Domenica il presidente in carica Zoran Milanović è in corsa contro Dragan Primorac, sostenuto dal primo ministro e dal suo governo.
Al primo turno, tenutosi il 29 dicembre Milanović ha ottenuto il 49,7 per cento dei voti contro altri sette candidati, mancando di poco la metà delle schede necessarie per assicurarsi la vittoria assoluta.
È stato a lungo leader dei socialdemocratici e ha trascorso la maggior parte della sua carriera all'opposizione. Milanović è stato poi primo ministro del Paese dalla fine del 2011 all'inizio del 2016.
Di stampo populista, è stato un feroce critico dell'attuale primo ministro Andrej Plenkovic, che guida il partito dell'Unione Democratica Croata (Hdz). I continui scontri e battibecchi tra i due sono diventati un tratto distintivo della scena politica croata.
Milanović si è costantemente spostato verso destra
Dopo aver detronizzato la presidente dell'Hdz Kolinda Grabar-Kitarovic cinque anni fa, Milanović si è costantemente spostato verso la destra dello spettro politico negli ultimi anni.Ciononostante, è ampiamente considerato come l'unico contrappeso all'Hdz e al suo governo.
Nell'aprile di quest'anno, ha tentato di candidarsi alle elezioni parlamentari come candidato premier dei socialdemocratici, in una mossa senza precedenti che ha visto un capo di Stato in carica tentare di farsi eleggere in parlamento. Sebbene abbia promesso di lasciare il suo seggio in caso di successo, la Corte costituzionale gli ha impedito di fare campagna elettorale attiva durante le elezioni. I socialdemocratici non sono riusciti a formare una maggioranza in parlamento e Milanovic è rimasto capo di Stato.
Primorac: dalla pediatria alla politica
Prima di entrare in politica, Primorac è stato pediatra e professore universitario. Primorac non è più presente nella vita politica croata dal 2009, quando, in qualità di ministro della scienza in un gabinetto dell'Hdz, ha cercato di organizzare una campagna presidenziale indipendente.Durante la campagna di quest'anno, Primorac ha cercato di ritrarre se stesso come una persona non conflittuale e unificatrice, oltre che come una figura di orientamento filo-occidentale, in opposizione a Milanović.
Anche se la presidenza è in gran parte cerimoniale in Croazia, un presidente eletto detiene l'autorità politica e agisce come comandante supremo dell'esercito.

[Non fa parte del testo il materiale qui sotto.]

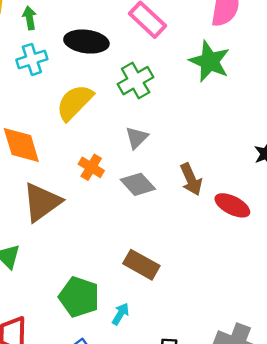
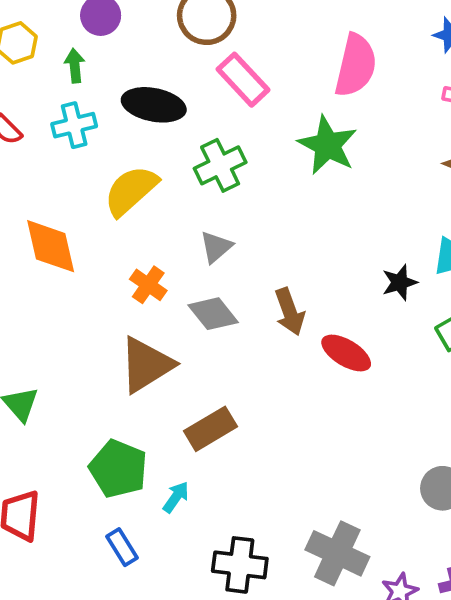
brown triangle: (42, 202) -> (146, 365), moved
brown rectangle: (141, 265) -> (210, 429), turned -64

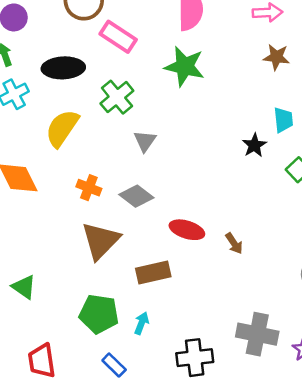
gray triangle: (216, 247) -> (145, 141), moved
brown arrow: (290, 312) -> (234, 243), moved, size x0.7
red ellipse: (346, 353) -> (187, 230), moved
brown rectangle: (210, 429) -> (153, 273), turned 32

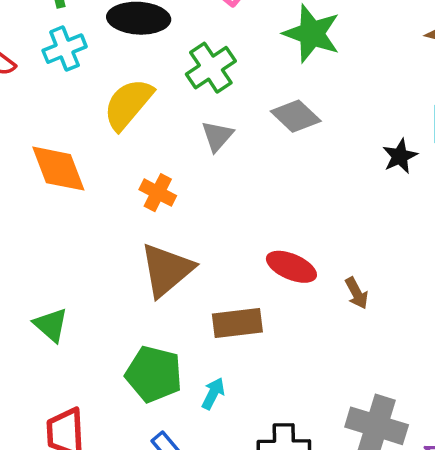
gray triangle: (145, 141) -> (217, 136), moved
gray diamond: (136, 196) -> (296, 116), moved

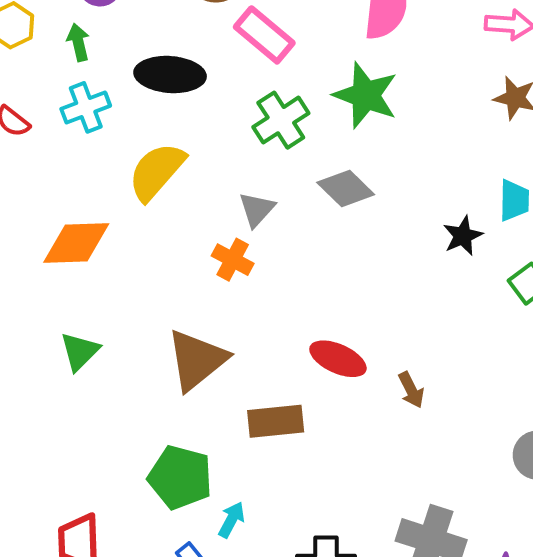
green cross: (211, 68) -> (281, 120), moved
orange diamond: (58, 169) -> (76, 243), turned -72
orange cross: (158, 193) -> (233, 260), moved
green triangle: (51, 325) -> (80, 351), moved, turned 33
cyan arrow: (213, 394) -> (231, 520), moved

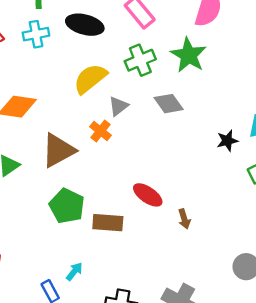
yellow semicircle: (157, 171) -> (90, 79), moved
brown triangle: (197, 360) -> (58, 150), moved
green pentagon: (180, 477) -> (67, 206), moved

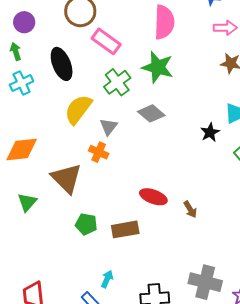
black ellipse: (85, 25) -> (62, 64), turned 68
brown triangle: (58, 150) -> (66, 178), turned -32
green pentagon: (67, 206) -> (86, 224), size x0.7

Ha anche una certa influenza sulla politica estera.
Milanović ha ripetutamente affermato che la Croazia dovrebbe tenersi lontana dalle controversie globali, anche se è membro della Nato e dell'Ue.
Pedoni passano davanti ai manifesti elettorali dei candidati Dragan Primorac e Zoran Milanovic per le elezioni presidenziali a Zagabria, in Croazia, giovedì 26 dicembre AP/Copyright 2024 The AP. All rights reserved
Milanović vuole impedire l'invio di soldati in Ucraina
Il presidente in carica ha bloccato la partecipazione della Croazia a una missione di addestramento guidata dalla Nato a Wiesbaden, in Germania, e ha passato diversi mesi a cercare di convincere gli elettori che sta impedendo l'invio di soldati croati sul campo di battaglia in Ucraina, anche se questo non è mai stato proposto.Milanović ha anche cercato di convincere i parlamentari dell'opposizione a bloccare la ratifica della Croazia sull'allargamento della Nato, un requisito formale necessario per ammettere Svezia e Finlandia nell'alleanza.
Il principale rivale di Milanović, Primorac, ha ripetutamente affermato che il posto della Croazia è in Occidente, ma la sua candidatura alla presidenza è stata inficiata da un caso di corruzione di alto livello che ha portato in carcere il ministro della Sanità croato a novembre e che ha avuto un ruolo di primo piano nei dibattiti pre-elettorali.
Al primo turno di dicembre, Primorac ha ottenuto il 19,6 per cento dei voti, più degli altri candidati e sufficiente per raggiungere il ballottaggio, ma considerato comunque un risultato insufficiente per un candidato sostenuto dal partito al governo che vanta anche il maggior numero di iscritti nel Paese.
La Croazia ha circa 3,5 milioni di elettori eleggibili. L'affluenza al primo turno è stata del 46 per cento, la più bassa degli ultimi 15 anni per le elezioni presidenziali.